Change in purchasing power by income source, 2007*
Position on the labour market important
Major changes in purchasing power arise, if a person’s position on the labour market changes. The purchasing power of social security recipients who managed to find a job, for example, rose significantly in 2007; on average, by about 17 percent. Incomes of social security recipients who did not manage to find a job improved by only 1.5 percent.
Change in purchasing power 2007* by main source of income in 2006
A person’s income may change considerably from one year to the next, even if their position on the labour market does not change. Incomes of self-employed are performance-related. Consequently, their purchasing power may vary considerably from year to year.

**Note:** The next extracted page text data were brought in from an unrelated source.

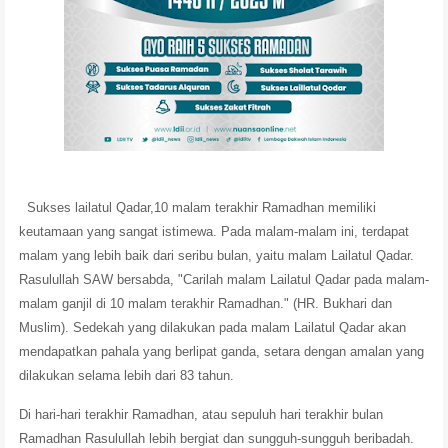
Sukses lailatul Qadar,10 malam terakhir Ramadhan memiliki
keutamaan yang sangat istimewa. Pada malam-malam ini, terdapat
malam yang lebih baik dari seribu bulan, yaitu malam Lailatul Qadar.
Rasulullah SAW bersabda, "Carilah malam Lailatul Qadar pada malam-
malam ganjil di 10 malam terakhir Ramadhan." (HR. Bukhari dan
Muslim). Sedekah yang dilakukan pada malam Lailatul Qadar akan
mendapatkan pahala yang berlipat ganda, setara dengan amalan yang
dilakukan selama lebih dari 83 tahun.
Di hari-hari terakhir Ramadhan, atau sepuluh hari terakhir bulan
Ramadhan Rasulullah lebih bergiat dan sungguh-sungguh beribadah.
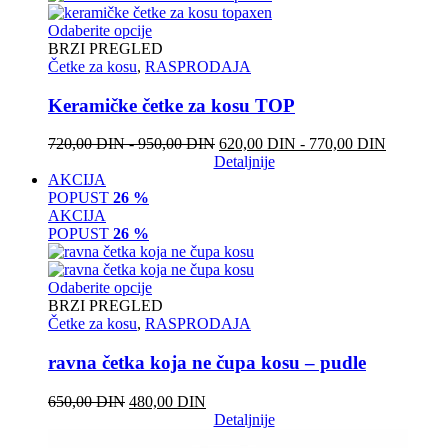
Odaberite opcije
BRZI PREGLED
Četke za kosu
,
RASPRODAJA
Keramičke četke za kosu TOP
720,00
DIN
-
950,00
DIN
620,00
DIN
-
770,00
DIN
Detaljnije
AKCIJA
POPUST
26 %
AKCIJA
POPUST
26 %
Odaberite opcije
BRZI PREGLED
Četke za kosu
,
RASPRODAJA
ravna četka koja ne čupa kosu – pudle
650,00
DIN
480,00
DIN
Detaljnije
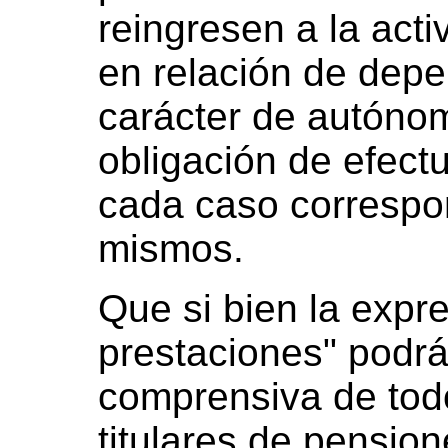
reingresen a la act
en relación de dep
carácter de autóno
obligación de efect
cada caso correspon
mismos.
Que si bien la expre
prestaciones" podrá
comprensiva de tod
titulares de pension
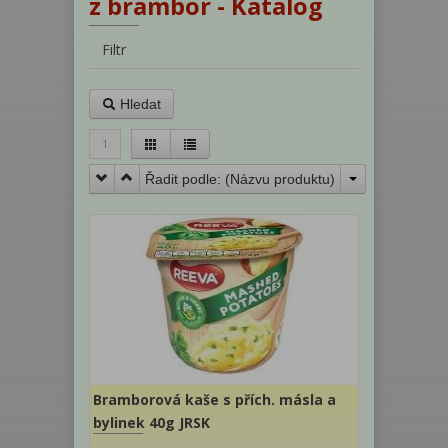
z brambor - Katalog
Filtr
Hledat
1
Řadit podle: (
Názvu produktu
)
Bramborová kaše s přích. másla a
bylinek 40g JRSK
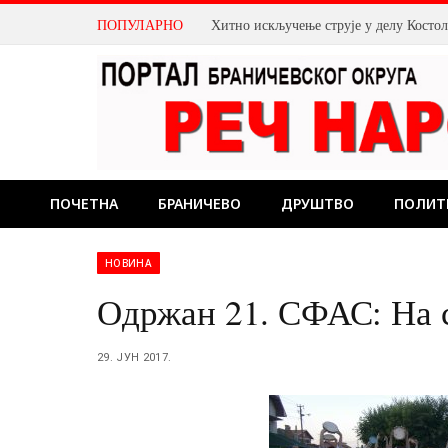
ПОПУЛАРНО
Хитно искључење струје у делу Косто
ПОЧЕТНА
БРАНИЧЕВО
ДРУШТВО
ПОЛИТ
НОВИНА
Одржан 21. СФАС: На 
29. ЈУН 2017.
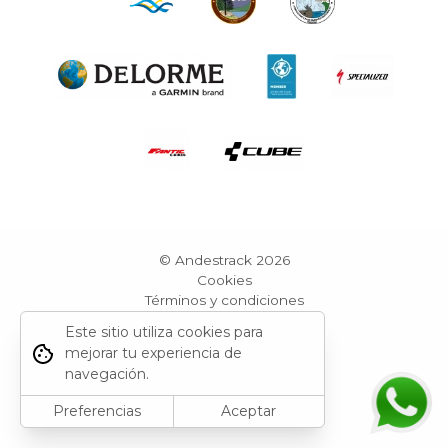
© Andestrack 2026
Cookies
Términos y condiciones
Reportar sitio
Este sitio utiliza cookies para
Powered by Grid Web Engine
mejorar tu experiencia de
navegación.
Preferencias
Aceptar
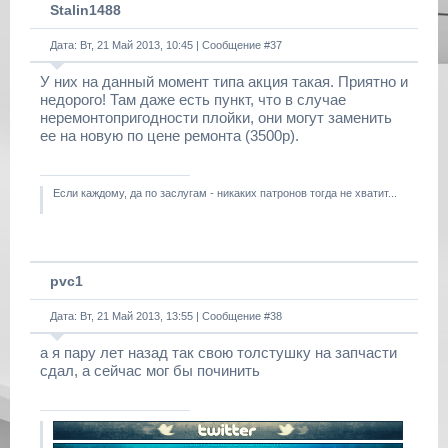
Stalin1488
Дата: Вт, 21 Май 2013, 10:45 | Сообщение #
37
У них на данный момент типа акция такая. Приятно и
недорого! Там даже есть пункт, что в случае
неремонтопригодности плойки, они могут заменить
ее на новую по цене ремонта (3500р).
Если каждому, да по заслугам - никаких патронов тогда не хватит...
pvc1
Дата: Вт, 21 Май 2013, 13:55 | Сообщение #
38
а я пару лет назад так свою толстушку на запчасти
сдал, а сейчас мог бы починить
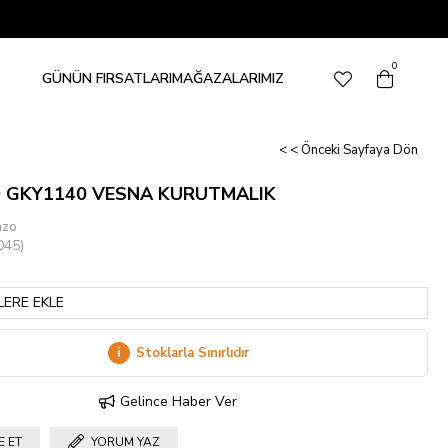
0
GÜNÜN FIRSATLARI
MAĞAZALARIMIZ
< < Önceki Sayfaya Dön
 GKY1140 VESNA KURUTMALIK
nzo
045)
LERE EKLE
i
Stoklarla Sınırlıdır
Gelince Haber Ver
E ET
YORUM YAZ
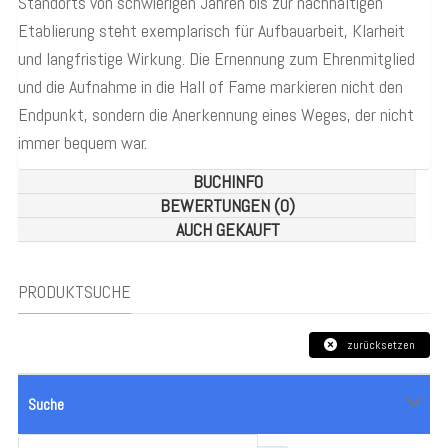
Standorts von schwierigen Jahren bis zur nachhaltigen
Etablierung steht exemplarisch für Aufbauarbeit, Klarheit
und langfristige Wirkung. Die Ernennung zum Ehrenmitglied
und die Aufnahme in die Hall of Fame markieren nicht den
Endpunkt, sondern die Anerkennung eines Weges, der nicht
immer bequem war.
BUCHINFO
BEWERTUNGEN (0)
AUCH GEKAUFT
PRODUKTSUCHE
zurücksetzen
Suche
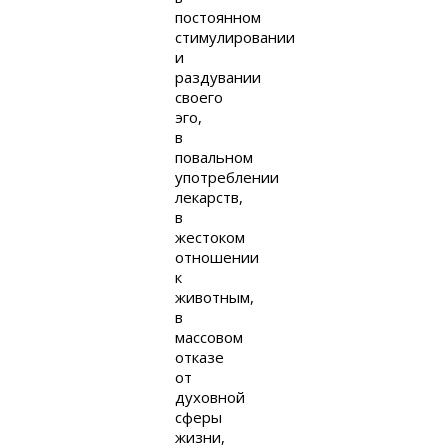
постоянном
стимулировании
и
раздувании
своего
эго,
в
повальном
употреблении
лекарств,
в
жестоком
отношении
к
животным,
в
массовом
отказе
от
духовной
сферы
жизни,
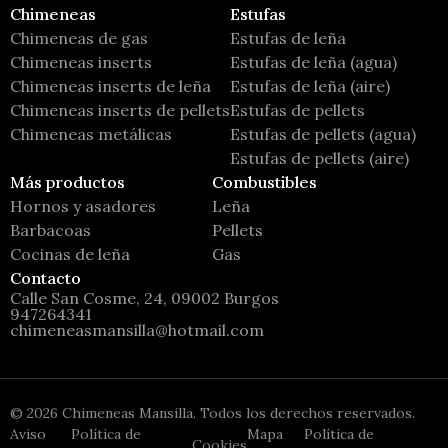
Chimeneas
Estufas
Chimeneas de gas
Estufas de leña
Chimeneas inserts
Estufas de leña (agua)
Chimeneas inserts de leña
Estufas de leña (aire)
Chimeneas inserts de pellets
Estufas de pellets
Chimeneas metálicas
Estufas de pellets (agua)
Estufas de pellets (aire)
Más productos
Combustibles
Hornos y asadores
Leña
Barbacoas
Pellets
Cocinas de leña
Gas
Contacto
Calle San Cosme, 24, 09002 Burgos
947264341
chimeneasmansilla@hotmail.com
©
2026
Chimeneas Mansilla. Todos los derechos reservados.
Aviso
Política de
Mapa
Política de
Cookies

Nearly 15 percent of self-employed saw their purchasing power plummet by over 15 percent. At the same time, nearly one quarter improved their incomes by more than 15 percent. The average income increase of self-employed in the Netherlands was 2.7 percent in 2007.
Purchasing power 1997-2007*
Effect of economic situation on purchasing power
Changes in purchasing power are strongly affected by the economic situation. When the economy is booming, the purchasing power of most people will increase. Wages and social benefits go up, there is more paid overtime work and it is easier for people to find a job or improve their position on the labour market.